About the Author: Cristin Terrill is a YA author and aspiring grown-up. She holds a BA in Drama from Vassar College and an MA from the Shakespeare Institute in Stratford-upon-Avon and has worked in the theatre on both sides of the pond. She now teaches creative writing to children and teens in Washington, D.C. Visit her at cristinterrill.com.


About All Our Yesterdays: Marina has everything. She’s got money, popularity, and a bright future. Plus, she’s best friends with the boy next door, who happens to be a gorgeous prodigy from one of America’s most famous families.


Em has nothing. Imprisoned in a small white cell in the heart of a secret military base, all she has is the voice of the boy in the cell next door and the list of instructions she finds taped inside the drain.


But Marina and Em have one big thing in common: they’re the same person.


Now Em must travel back four years in time in order to avert the terrible future from which she’s fled, and there’s only one way to do it. She must kill the person who invented the time machine in the first place: someone from her past. A person she loved.


But Marina won’t let them go without a fight.
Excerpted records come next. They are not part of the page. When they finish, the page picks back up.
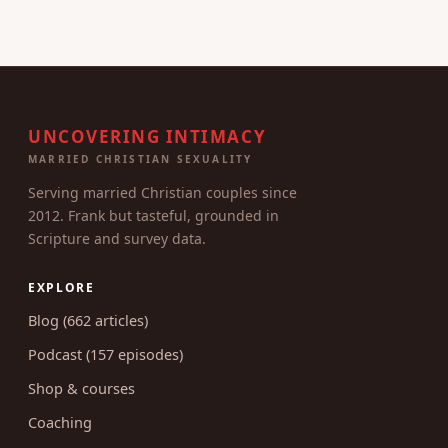
UNCOVERING INTIMACY
MARRIED CHRISTIAN SEXUALITY
Serving married Christian couples since
2012. Frank but tasteful, grounded in
Scripture and survey data.
EXPLORE
Blog (662 articles)
Podcast (157 episodes)
Shop & courses
Coaching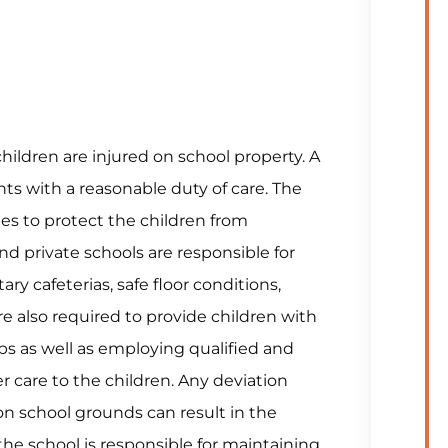
children are injured on school property. A
nts with a reasonable duty of care. The
ees to protect the children from
d private schools are responsible for
y cafeterias, safe floor conditions,
re also required to provide children with
ps as well as employing qualified and
 care to the children. Any deviation
y on school grounds can result in the
the school is responsible for maintaining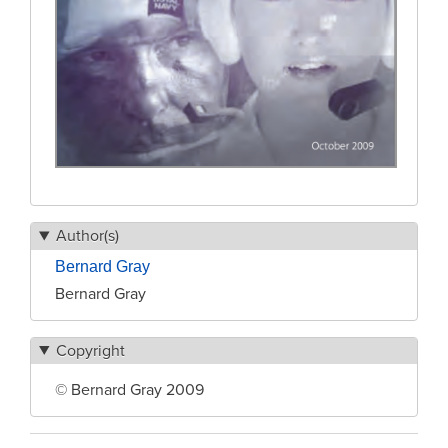
Author(s)
Bernard Gray
Bernard Gray
Copyright
© Bernard Gray 2009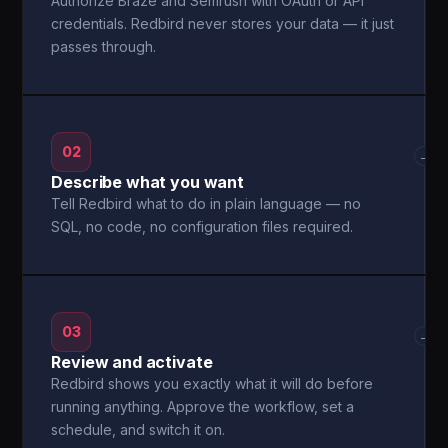
Authorize Braze and Semrush with OAuth or API
credentials. Redbird never stores your data — it just
passes through.
02
→
Describe what you want
Tell Redbird what to do in plain language — no
SQL, no code, no configuration files required.
03
→
Review and activate
Redbird shows you exactly what it will do before
running anything. Approve the workflow, set a
schedule, and switch it on.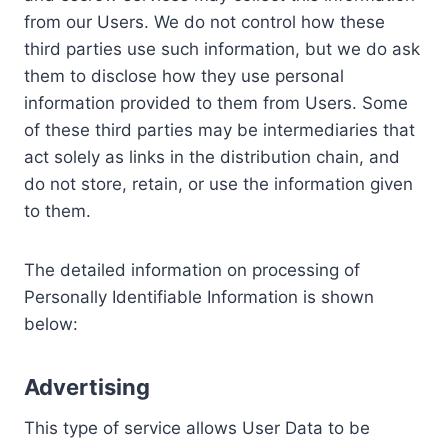
from our Users. We do not control how these
third parties use such information, but we do ask
them to disclose how they use personal
information provided to them from Users. Some
of these third parties may be intermediaries that
act solely as links in the distribution chain, and
do not store, retain, or use the information given
to them.
The detailed information on processing of
Personally Identifiable Information is shown
below:
Advertising
This type of service allows User Data to be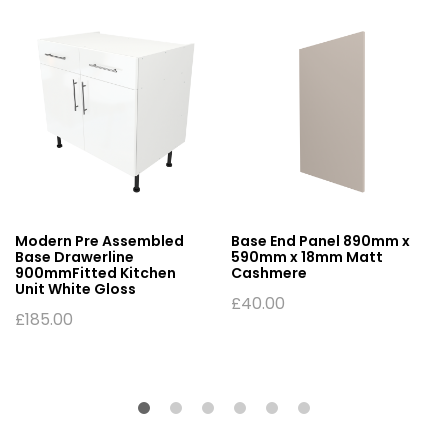
Modern Pre Assembled
Base End Panel 890mm x
Base Drawerline
590mm x 18mm Matt
900mmFitted Kitchen
Cashmere
Unit White Gloss
£
40.00
£
185.00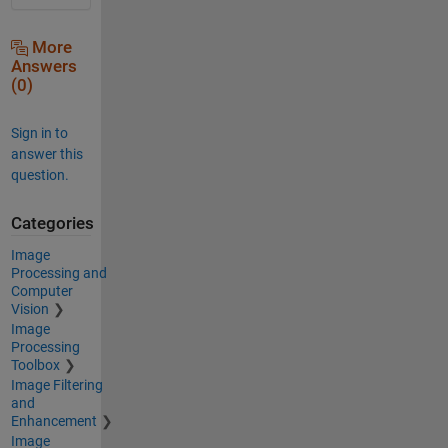
More
Answers
(0)
Sign in to
answer this
question.
Categories
Image
Processing and
Computer
Vision
Image
Processing
Toolbox
Image Filtering
and
Enhancement
Image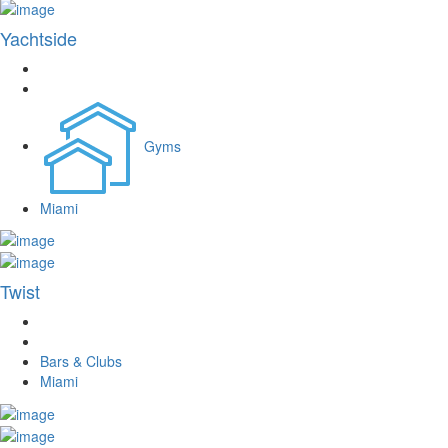
Yachtside
Gyms
Miami
Twist
Bars & Clubs
Miami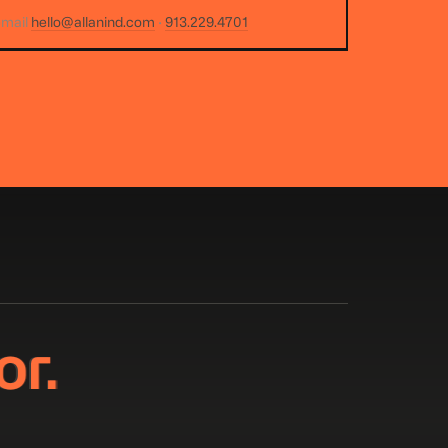
email
hello@allanind.com
·
913.229.4701
or.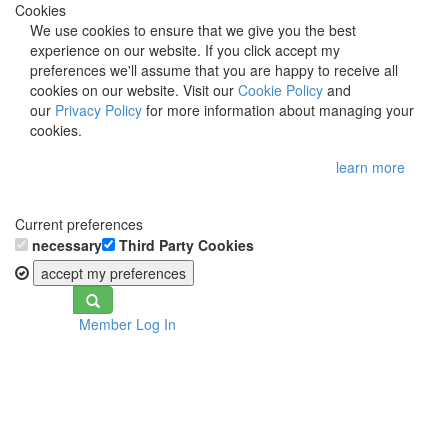
Cookies
We use cookies to ensure that we give you the best
experience on our website. If you click accept my
preferences we'll assume that you are happy to receive all
cookies on our website. Visit our
Cookie Policy
and
our
Privacy Policy
for more information about managing your
cookies.
learn more
Current preferences
necessary
Third Party Cookies
accept my preferences
Toggle
Member Log In
navigation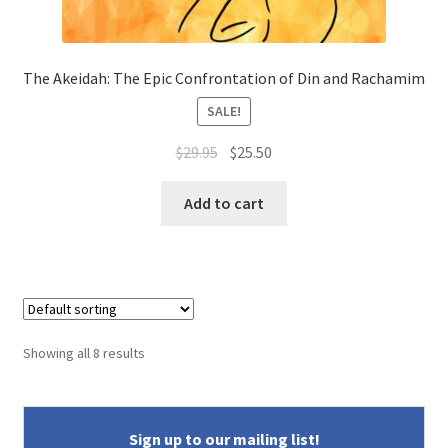
The Akeidah: The Epic Confrontation of Din and Rachamim
SALE!
Original
Current
$
29.95
$
25.50
price
price
was:
is:
Add to cart
$29.95.
$25.50.
Showing all 8 results
Sign up to our mailing list!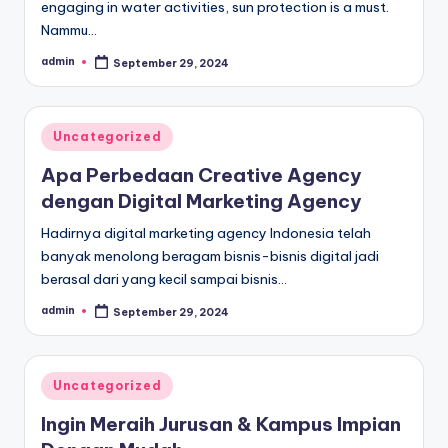
engaging in water activities, sun protection is a must.
Nammu…
admin
September 29, 2024
Posted
by
Posted
Uncategorized
in
Apa Perbedaan Creative Agency
dengan Digital Marketing Agency
Hadirnya digital marketing agency Indonesia telah
banyak menolong beragam bisnis-bisnis digital jadi
berasal dari yang kecil sampai bisnis…
admin
September 29, 2024
Posted
by
Posted
Uncategorized
in
Ingin Meraih Jurusan & Kampus Impian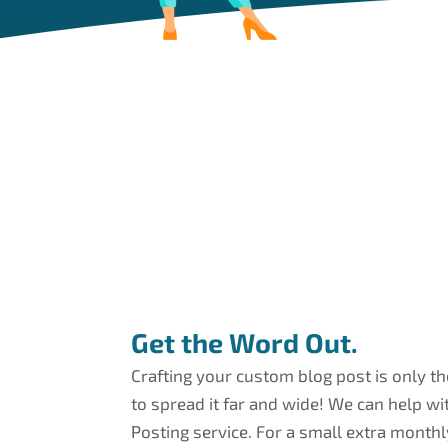
Get the Word Out.
Crafting your custom blog post is only t
to spread it far and wide! We can help wi
Posting service. For a small extra monthly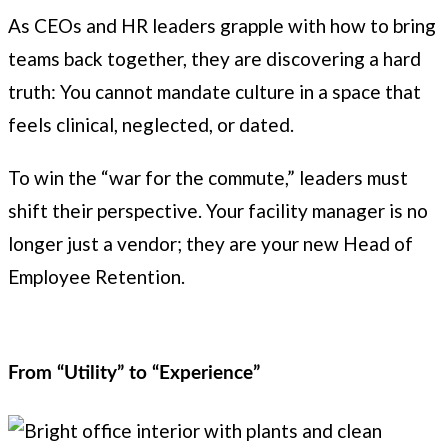
As CEOs and HR leaders grapple with how to bring
teams back together, they are discovering a hard
truth: You cannot mandate culture in a space that
feels clinical, neglected, or dated.
To win the “war for the commute,” leaders must
shift their perspective. Your facility manager is no
longer just a vendor; they are your new Head of
Employee Retention.
From “Utility” to “Experience”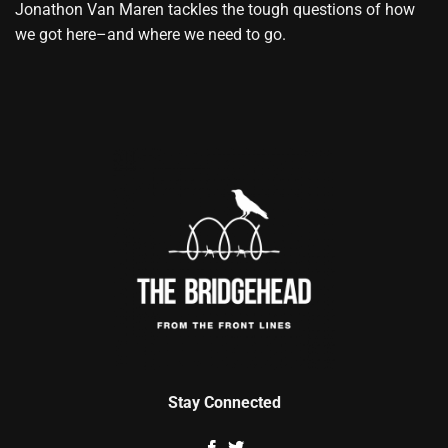
Jonathon Van Maren tackles the tough questions of how
we got here–and where we need to go.
Stay Connected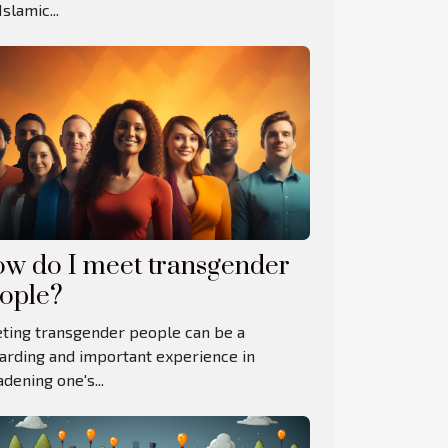
Islamic...
w do I meet transgender
ople?
ting transgender people can be a
arding and important experience in
dening one's...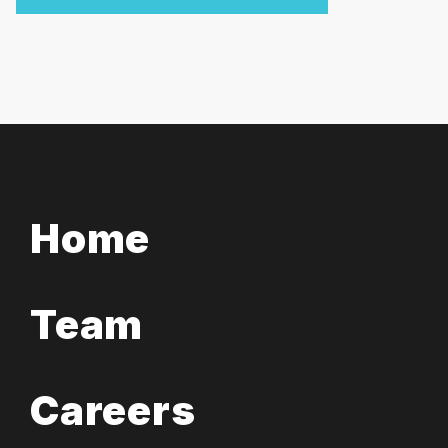
Home
Team
Careers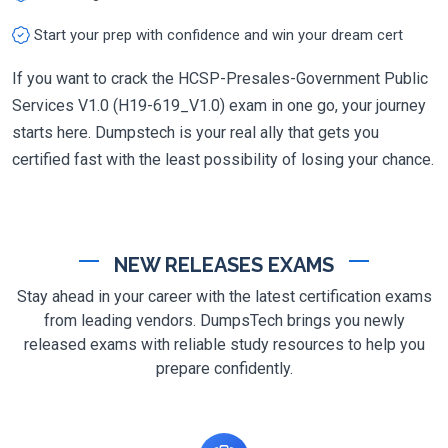
Start your prep with confidence and win your dream cert
If you want to crack the HCSP-Presales-Government Public
Services V1.0 (H19-619_V1.0) exam in one go, your journey
starts here. Dumpstech is your real ally that gets you
certified fast with the least possibility of losing your chance.
NEW RELEASES EXAMS
Stay ahead in your career with the latest certification exams
from leading vendors. DumpsTech brings you newly
released exams with reliable study resources to help you
prepare confidently.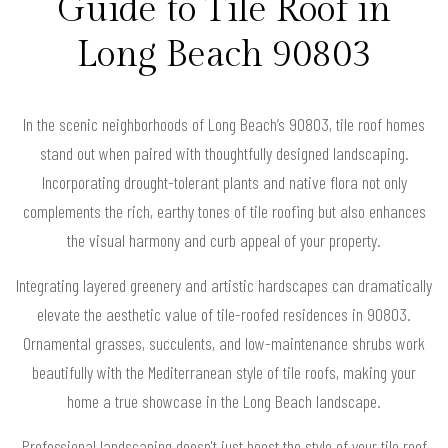
Guide to Tile Roof in
Long Beach 90803
In the scenic neighborhoods of Long Beach’s 90803, tile roof homes
stand out when paired with thoughtfully designed landscaping.
Incorporating drought-tolerant plants and native flora not only
complements the rich, earthy tones of tile roofing but also enhances
the visual harmony and curb appeal of your property.
Integrating layered greenery and artistic hardscapes can dramatically
elevate the aesthetic value of tile-roofed residences in 90803.
Ornamental grasses, succulents, and low-maintenance shrubs work
beautifully with the Mediterranean style of tile roofs, making your
home a true showcase in the Long Beach landscape.
Professional landscaping doesn't just boost the style of your tile roof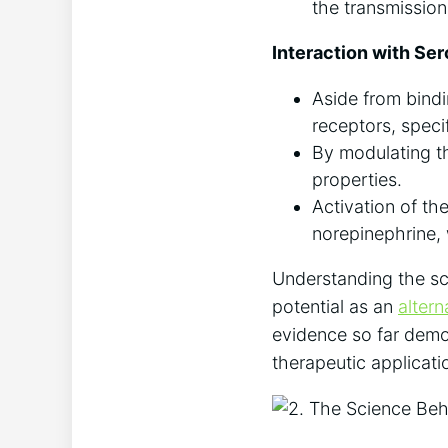
the transmission 
Interaction with Se
Aside from bindi
receptors, spec
By modulating th
properties.
Activation of th
norepinephrine, 
Understanding the scie
potential as an
alter
evidence so far demon
therapeutic applicati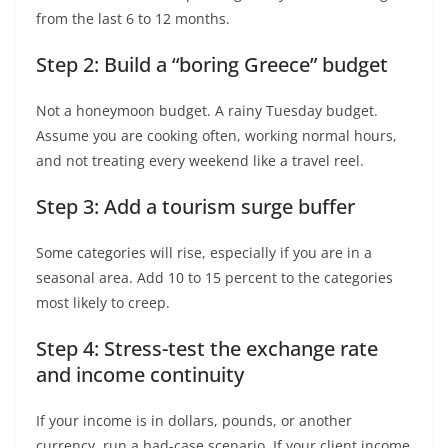
from the last 6 to 12 months.
Step 2: Build a “boring Greece” budget
Not a honeymoon budget. A rainy Tuesday budget.
Assume you are cooking often, working normal hours,
and not treating every weekend like a travel reel.
Step 3: Add a tourism surge buffer
Some categories will rise, especially if you are in a
seasonal area. Add 10 to 15 percent to the categories
most likely to creep.
Step 4: Stress-test the exchange rate
and income continuity
If your income is in dollars, pounds, or another
currency, run a bad-case scenario. If your client income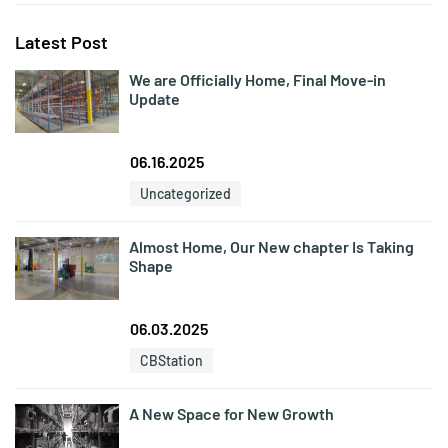
Latest Post
We are Officially Home, Final Move-in
Update
06.16.2025
Uncategorized
Almost Home, Our New chapter Is Taking
Shape
06.03.2025
CBStation
A New Space for New Growth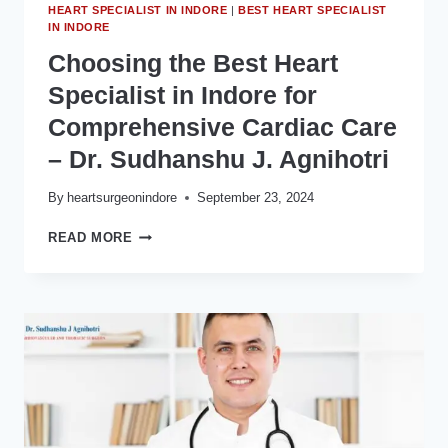
HEART SPECIALIST IN INDORE
|
BEST HEART SPECIALIST
IN INDORE
Choosing the Best Heart
Specialist in Indore for
Comprehensive Cardiac Care
– Dr. Sudhanshu J. Agnihotri
By
heartsurgeonindore
September 23, 2024
CHOOSING
READ MORE
THE
BEST
HEART
SPECIALIST
IN
INDORE
FOR
COMPREHENSIVE
CARDIAC
CARE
We’ve got an abbreviated Twitterview with Cristin to share!


Pitch your book in 140 characters: 

A girl must travel back in time to kill the boy she loves before he destroys the world. Like TERMINATOR meets THE TIME TRAVELER’S WIFE.


Who will this book appeal to: 

People who like conspiracies, tough girls, snarky boys, secrets, kissing, and twisty-turny mind-bending time travel stuff.


Favorite moment or character in your book: 

The first scene, with the girl from the future, the military base, the drain, and the boy cracking jokes in the cell next door.


What’s your writing routine: 

Procrastinate. Go to library. Stare into space. Check Twitter. Weep silently. Actually write something. Proclaim it terrible. Repeat.


What’s your best piece of writing advice: 

Do a little everyday, because waiting for inspiration is for wimps.


What’s been the most surprising part of the publishing journey: 

How long it takes for things to actually feel real. I’m still pretty sure I’m hallucinating all of this.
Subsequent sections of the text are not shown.